__TASK OBJECTIVE__: Print out each record below, unaltered and complete, without its images.

__RECORDS FOR THE EXERCISE__:
*** Block opens ***

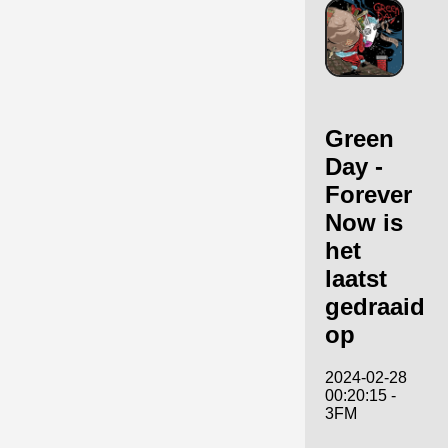
Green
Day -
Forever
Now is
het
laatst
gedraaid
op
2024-02-28
00:20:15 -
3FM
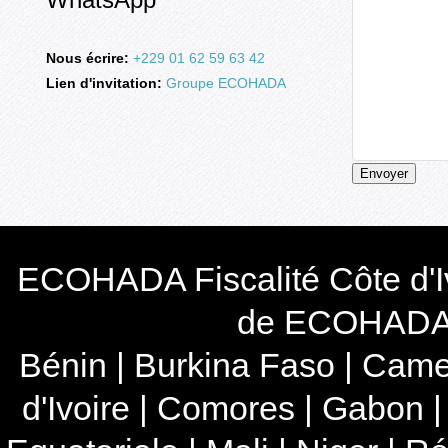
Nous écrire:
+229 01 62 59 63 42
Lien d'invitation:
Groupe ECOHADA
Envoyer
ECOHADA Fiscalité Côte d'I
de ECOHADA e
Bénin
|
Burkina Faso
|
Came
d'Ivoire
|
Comores
|
Gabon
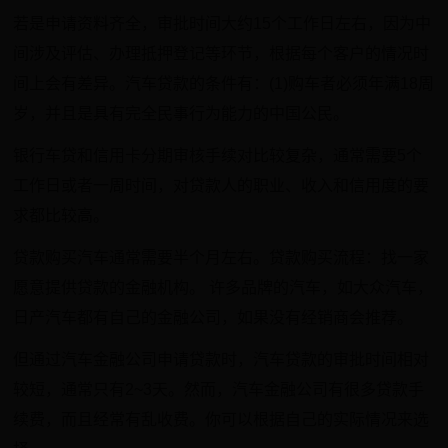
若是申请资料齐全，审批时间大约15个工作日左右，因为中
间涉及评估、办理抵押登记等环节，根据每个客户的情况时
间上会有差异。汽车贷款的条件有：(1)购车者必须年满18周
岁，并且是具有完全民事行为能力的中国公民。
银行车贷和信用卡分期审核手续对比较复杂，通常需要5个
工作日或者一周时间，对贷款人的职业、收入和信用度的要
求都比较高。
贷款购买汽车通常需要半个月左右。贷款购买流程：找一家
愿意提供贷款的金融机构。 许多品牌的汽车，如大众汽车，
日产汽车都有自己的金融公司，如果没有经销商会推荐。
但通过汽车金融公司申请贷款时，汽车贷款的审批时间相对
较短，通常只有2~3天。然而，汽车金融公司有很多贷款手
续费，而且经常有乱收费。你可以根据自己的实际情况来选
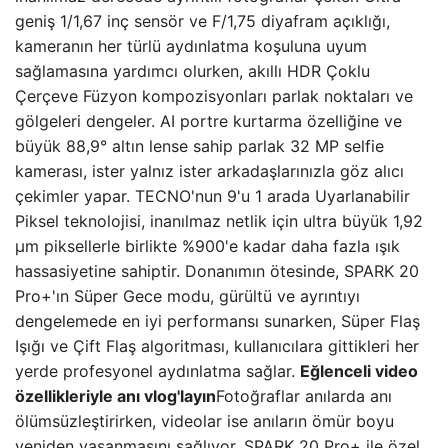
geniş 1/1,67 inç sensör ve F/1,75 diyafram açıklığı,
kameranın her türlü aydınlatma koşuluna uyum
sağlamasına yardımcı olurken, akıllı HDR Çoklu
Çerçeve Füzyon kompozisyonları parlak noktaları ve
gölgeleri dengeler. AI portre kurtarma özelliğine ve
büyük 88,9° altın lense sahip parlak 32 MP selfie
kamerası, ister yalnız ister arkadaşlarınızla göz alıcı
çekimler yapar. TECNO'nun 9'u 1 arada Uyarlanabilir
Piksel teknolojisi, inanılmaz netlik için ultra büyük 1,92
µm piksellerle birlikte %900'e kadar daha fazla ışık
hassasiyetine sahiptir. Donanımın ötesinde, SPARK 20
Pro+'ın Süper Gece modu, gürültü ve ayrıntıyı
dengelemede en iyi performansı sunarken, Süper Flaş
Işığı ve Çift Flaş algoritması, kullanıcılara gittikleri her
yerde profesyonel aydınlatma sağlar.
Eğlenceli video
özellikleriyle anı vlog'layın
Fotoğraflar anılarda anı
ölümsüzleştirirken, videolar ise anıların ömür boyu
yeniden yaşanmasını sağlıyor. SPARK 20 Pro+ ile özel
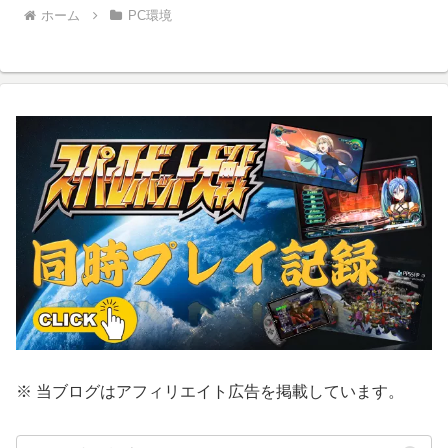
ホーム
PC環境
※ 当ブログはアフィリエイト広告を掲載しています。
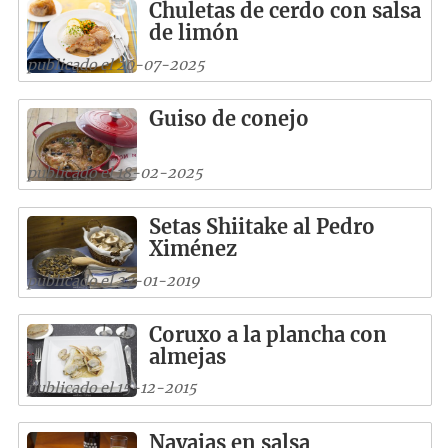
Chuletas de cerdo con salsa
de limón
publicado el 20-07-2025
Guiso de conejo
publicado el 18-02-2025
Setas Shiitake al Pedro
Ximénez
publicado el 27-01-2019
Coruxo a la plancha con
almejas
publicado el 15-12-2015
Navajas en salsa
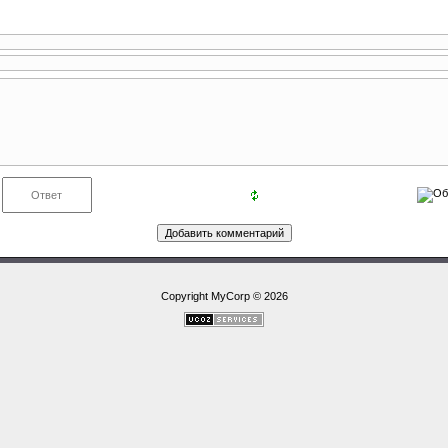
Copyright MyCorp © 2026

*** Block closes ***

__TASK ANSWER__:
Green
Day -
Forever
Now is
het
laatst
gedraaid
op
2024-02-28
00:20:15 -
3FM
Nous écrire:
+229 01 62 59 63 42
Lien d'invitation:
Groupe ECOHADA
Envoyer
ECOHADA Fiscalité Côte d'I
de ECOHADA e
Bénin
|
Burkina Faso
|
Came
d'Ivoire
|
Comores
|
Gabon
若是申请资料齐全，审批时间大约15个工作日左右，因为中
间涉及评估、办理抵押登记等环节，根据每个客户的情况时
间上会有差异。汽车贷款的条件有：(1)购车者必须年满18周
岁，并且是具有完全民事行为能力的中国公民。
银行车贷和信用卡分期审核手续对比较复杂，通常需要5个
工作日或者一周时间，对贷款人的职业、收入和信用度的要
求都比较高。
贷款购买汽车通常需要半个月左右。贷款购买流程：找一家
愿意提供贷款的金融机构。 许多品牌的汽车，如大众汽车，
日产汽车都有自己的金融公司，如果没有经销商会推荐。
但通过汽车金融公司申请贷款时，汽车贷款的审批时间相对
较短，通常只有2~3天。然而，汽车金融公司有很多贷款手
续费，而且经常有乱收费。你可以根据自己的实际情况来选
geniş 1/1,67 inç sensör ve F/1,75 diyafram açıklığı,
kameranın her türlü aydınlatma koşuluna uyum
sağlamasına yardımcı olurken, akıllı HDR Çoklu
Çerçeve Füzyon kompozisyonları parlak noktaları ve
gölgeleri dengeler. AI portre kurtarma özelliğine ve
büyük 88,9° altın lense sahip parlak 32 MP selfie
kamerası, ister yalnız ister arkadaşlarınızla göz alıcı
çekimler yapar. TECNO'nun 9'u 1 arada Uyarlanabilir
Piksel teknolojisi, inanılmaz netlik için ultra büyük 1,92
µm piksellerle birlikte %900'e kadar daha fazla ışık
hassasiyetine sahiptir. Donanımın ötesinde, SPARK 20
Pro+'ın Süper Gece modu, gürültü ve ayrıntıyı
dengelemede en iyi performansı sunarken, Süper Flaş
Işığı ve Çift Flaş algoritması, kullanıcılara gittikleri her
yerde profesyonel aydınlatma sağlar.
Eğlenceli video
özellikleriyle anı vlog'layın
Fotoğraflar anılarda anı
ölümsüzleştirirken, videolar ise anıların ömür boyu
yeniden yaşanmasını sağlıyor. SPARK 20 Pro+ ile özel
ホーム
PC環境
※ 当ブログはアフィリエイト広告を掲載しています。
Chuletas de cerdo con salsa
de limón
publicado el 20-07-2025
Guiso de conejo
publicado el 18-02-2025
Setas Shiitake al Pedro
Ximénez
publicado el 27-01-2019
Coruxo a la plancha con
almejas
publicado el 15-12-2015
Navajas en salsa
Copyright MyCorp © 2026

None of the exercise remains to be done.